Only the lines containing "QWERTY" belong in the answer; find them in the material below.

[Opening EXERCISE MATERIAL section]

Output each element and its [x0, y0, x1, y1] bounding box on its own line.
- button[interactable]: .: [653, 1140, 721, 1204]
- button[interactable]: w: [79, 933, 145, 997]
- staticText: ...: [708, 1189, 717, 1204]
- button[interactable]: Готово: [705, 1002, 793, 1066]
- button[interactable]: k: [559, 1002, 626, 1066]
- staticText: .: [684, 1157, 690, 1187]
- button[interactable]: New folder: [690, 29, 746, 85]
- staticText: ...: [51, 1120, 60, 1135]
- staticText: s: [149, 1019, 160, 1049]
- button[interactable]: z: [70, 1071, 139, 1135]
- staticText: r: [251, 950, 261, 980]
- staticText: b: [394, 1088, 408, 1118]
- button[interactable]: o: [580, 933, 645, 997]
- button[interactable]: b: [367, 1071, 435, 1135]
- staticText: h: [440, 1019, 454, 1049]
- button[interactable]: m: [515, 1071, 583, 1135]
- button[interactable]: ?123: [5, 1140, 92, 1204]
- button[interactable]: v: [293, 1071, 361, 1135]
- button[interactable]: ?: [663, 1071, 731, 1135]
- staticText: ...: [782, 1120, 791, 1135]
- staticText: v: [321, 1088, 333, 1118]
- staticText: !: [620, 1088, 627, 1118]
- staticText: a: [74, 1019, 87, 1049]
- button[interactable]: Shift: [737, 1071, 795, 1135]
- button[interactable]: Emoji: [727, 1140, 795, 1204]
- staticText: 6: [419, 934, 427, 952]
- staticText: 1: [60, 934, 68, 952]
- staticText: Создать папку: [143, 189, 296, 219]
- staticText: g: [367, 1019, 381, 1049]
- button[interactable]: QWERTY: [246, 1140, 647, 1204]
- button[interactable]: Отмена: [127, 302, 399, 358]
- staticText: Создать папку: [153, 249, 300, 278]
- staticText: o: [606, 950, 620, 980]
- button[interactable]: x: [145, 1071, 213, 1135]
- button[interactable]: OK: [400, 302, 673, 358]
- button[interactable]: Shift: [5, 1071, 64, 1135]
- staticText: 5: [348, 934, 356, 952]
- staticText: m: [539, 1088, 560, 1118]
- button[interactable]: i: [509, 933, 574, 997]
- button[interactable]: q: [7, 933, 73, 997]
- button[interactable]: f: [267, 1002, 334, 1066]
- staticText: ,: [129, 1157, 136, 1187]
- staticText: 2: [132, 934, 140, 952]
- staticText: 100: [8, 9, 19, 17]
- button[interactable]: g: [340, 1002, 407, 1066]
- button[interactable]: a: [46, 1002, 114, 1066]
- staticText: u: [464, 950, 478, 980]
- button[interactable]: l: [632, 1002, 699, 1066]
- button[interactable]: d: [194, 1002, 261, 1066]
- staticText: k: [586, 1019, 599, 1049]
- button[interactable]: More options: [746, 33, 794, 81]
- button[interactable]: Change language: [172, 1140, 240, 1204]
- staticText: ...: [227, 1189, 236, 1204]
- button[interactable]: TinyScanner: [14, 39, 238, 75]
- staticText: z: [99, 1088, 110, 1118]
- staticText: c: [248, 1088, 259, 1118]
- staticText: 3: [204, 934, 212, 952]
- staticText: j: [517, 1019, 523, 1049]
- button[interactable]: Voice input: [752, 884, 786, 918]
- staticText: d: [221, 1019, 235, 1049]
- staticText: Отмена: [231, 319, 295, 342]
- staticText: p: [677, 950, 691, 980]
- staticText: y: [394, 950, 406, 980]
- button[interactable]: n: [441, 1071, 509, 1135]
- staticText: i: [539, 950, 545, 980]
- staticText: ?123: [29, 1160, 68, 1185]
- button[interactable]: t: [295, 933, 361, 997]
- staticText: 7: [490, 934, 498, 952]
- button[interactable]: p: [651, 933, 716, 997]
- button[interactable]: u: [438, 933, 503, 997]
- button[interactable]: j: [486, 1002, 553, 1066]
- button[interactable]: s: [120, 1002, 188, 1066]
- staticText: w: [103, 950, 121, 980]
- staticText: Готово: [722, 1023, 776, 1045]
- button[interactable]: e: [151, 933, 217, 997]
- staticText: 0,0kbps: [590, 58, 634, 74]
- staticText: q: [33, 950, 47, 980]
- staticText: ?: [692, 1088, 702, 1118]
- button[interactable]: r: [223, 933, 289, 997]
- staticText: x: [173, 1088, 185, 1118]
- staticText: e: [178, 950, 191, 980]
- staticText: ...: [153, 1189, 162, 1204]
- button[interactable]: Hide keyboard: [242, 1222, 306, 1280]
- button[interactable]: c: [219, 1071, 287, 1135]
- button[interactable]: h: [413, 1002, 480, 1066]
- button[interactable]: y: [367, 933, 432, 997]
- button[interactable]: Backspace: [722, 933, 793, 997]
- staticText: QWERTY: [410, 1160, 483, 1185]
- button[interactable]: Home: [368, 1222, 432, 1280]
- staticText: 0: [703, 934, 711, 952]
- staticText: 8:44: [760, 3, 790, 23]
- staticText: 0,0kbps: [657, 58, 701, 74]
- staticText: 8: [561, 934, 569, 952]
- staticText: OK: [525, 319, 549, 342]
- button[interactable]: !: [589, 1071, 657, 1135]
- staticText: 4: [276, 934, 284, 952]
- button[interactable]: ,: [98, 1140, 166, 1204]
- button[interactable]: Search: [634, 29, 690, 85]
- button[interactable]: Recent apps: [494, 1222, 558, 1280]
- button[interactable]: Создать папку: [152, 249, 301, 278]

[Closing EXERCISE MATERIAL section]

▶ _TASK SOLUTION_:
- button[interactable]: QWERTY: [246, 1140, 647, 1204]
- staticText: QWERTY: [410, 1160, 483, 1185]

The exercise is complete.